To implement data exchange at run time, the components are linked to the OASIS coupling interface library (PSMILe), which enables sending data requesting and data passing calls. The characteristics of the exchanges are defined outside of the model code, in an external user-written configuration file (Valcke et al., 2012[45]).

Due to its flexibility and low intrusiveness, OASIS have been very popular and is currently used by about 35 different climate modelling groups in Europe, Australia, Asia and North America (Valcke et al., 2012[45]).
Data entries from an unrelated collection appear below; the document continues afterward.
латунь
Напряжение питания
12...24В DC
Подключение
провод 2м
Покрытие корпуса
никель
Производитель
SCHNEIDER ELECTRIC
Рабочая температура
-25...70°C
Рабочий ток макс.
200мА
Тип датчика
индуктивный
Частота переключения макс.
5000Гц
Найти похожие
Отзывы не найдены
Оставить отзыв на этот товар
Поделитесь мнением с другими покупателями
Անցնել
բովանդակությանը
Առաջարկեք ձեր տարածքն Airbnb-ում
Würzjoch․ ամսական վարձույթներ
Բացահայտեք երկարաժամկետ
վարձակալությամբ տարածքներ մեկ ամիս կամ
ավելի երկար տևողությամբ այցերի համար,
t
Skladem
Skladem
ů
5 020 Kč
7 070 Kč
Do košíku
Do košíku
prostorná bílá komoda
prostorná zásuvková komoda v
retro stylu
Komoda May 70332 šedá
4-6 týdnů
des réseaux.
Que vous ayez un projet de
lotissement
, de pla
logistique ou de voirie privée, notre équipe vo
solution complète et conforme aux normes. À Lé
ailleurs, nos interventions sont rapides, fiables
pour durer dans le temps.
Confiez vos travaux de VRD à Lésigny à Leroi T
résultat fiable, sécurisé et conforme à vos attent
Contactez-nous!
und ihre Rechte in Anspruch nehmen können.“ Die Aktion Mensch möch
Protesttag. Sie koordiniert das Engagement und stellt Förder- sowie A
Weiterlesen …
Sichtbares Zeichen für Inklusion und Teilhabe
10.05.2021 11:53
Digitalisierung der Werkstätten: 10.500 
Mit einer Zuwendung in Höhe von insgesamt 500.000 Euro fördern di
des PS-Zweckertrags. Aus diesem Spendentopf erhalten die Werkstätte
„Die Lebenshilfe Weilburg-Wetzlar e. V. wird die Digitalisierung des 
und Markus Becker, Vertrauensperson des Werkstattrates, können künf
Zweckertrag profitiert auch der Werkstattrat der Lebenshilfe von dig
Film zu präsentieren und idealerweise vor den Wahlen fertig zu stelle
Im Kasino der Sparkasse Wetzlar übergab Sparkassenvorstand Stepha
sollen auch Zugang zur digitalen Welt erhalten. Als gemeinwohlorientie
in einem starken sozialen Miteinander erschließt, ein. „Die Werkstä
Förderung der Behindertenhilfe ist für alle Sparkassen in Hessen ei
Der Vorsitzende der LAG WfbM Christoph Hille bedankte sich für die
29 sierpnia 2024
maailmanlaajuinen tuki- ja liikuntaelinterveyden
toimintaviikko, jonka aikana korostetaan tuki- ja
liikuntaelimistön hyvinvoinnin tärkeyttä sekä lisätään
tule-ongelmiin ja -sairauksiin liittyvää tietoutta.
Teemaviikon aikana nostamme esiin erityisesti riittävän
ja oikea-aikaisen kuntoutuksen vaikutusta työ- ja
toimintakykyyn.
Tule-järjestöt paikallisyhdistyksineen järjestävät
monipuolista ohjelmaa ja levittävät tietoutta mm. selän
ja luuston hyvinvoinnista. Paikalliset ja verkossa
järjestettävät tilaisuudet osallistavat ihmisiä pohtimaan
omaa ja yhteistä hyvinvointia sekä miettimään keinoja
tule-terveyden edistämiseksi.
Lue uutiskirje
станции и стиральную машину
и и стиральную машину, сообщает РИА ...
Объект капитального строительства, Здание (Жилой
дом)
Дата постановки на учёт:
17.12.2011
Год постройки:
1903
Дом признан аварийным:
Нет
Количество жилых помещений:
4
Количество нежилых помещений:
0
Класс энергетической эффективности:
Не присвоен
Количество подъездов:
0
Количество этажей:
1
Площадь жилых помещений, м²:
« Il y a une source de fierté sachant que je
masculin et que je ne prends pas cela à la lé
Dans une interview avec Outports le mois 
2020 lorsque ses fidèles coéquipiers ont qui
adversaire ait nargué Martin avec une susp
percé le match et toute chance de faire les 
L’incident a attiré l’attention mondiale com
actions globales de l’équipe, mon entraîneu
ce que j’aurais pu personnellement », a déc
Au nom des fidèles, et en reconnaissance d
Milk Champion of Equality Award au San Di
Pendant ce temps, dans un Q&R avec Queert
An example of hydrology-related application of OASIS is the study of impacts of climate change on the water cycle in the Mediterranean using the coupled system composed of REgional atmosphere MOdel (REMO), the Max-Planck-Institute for Meteorology Ocean Model (MPI-OM) and the Hydrological Discharge Model (HD model) (Arellano 2011[51]).

Web services

Applications operating as web services are based on components that are independent, distributed, loosely-coupled and exchange data over a computer network. In the hydrological domain web services are used in a number of ways, e.g.: to integrate hydrologic data from heterogeneous sources; to link modelling frameworks with databases; to connect models, databases, and analysis tools into water resources decision support systems; or to join modelling systems from different domains (e.g.: hydrology and climate).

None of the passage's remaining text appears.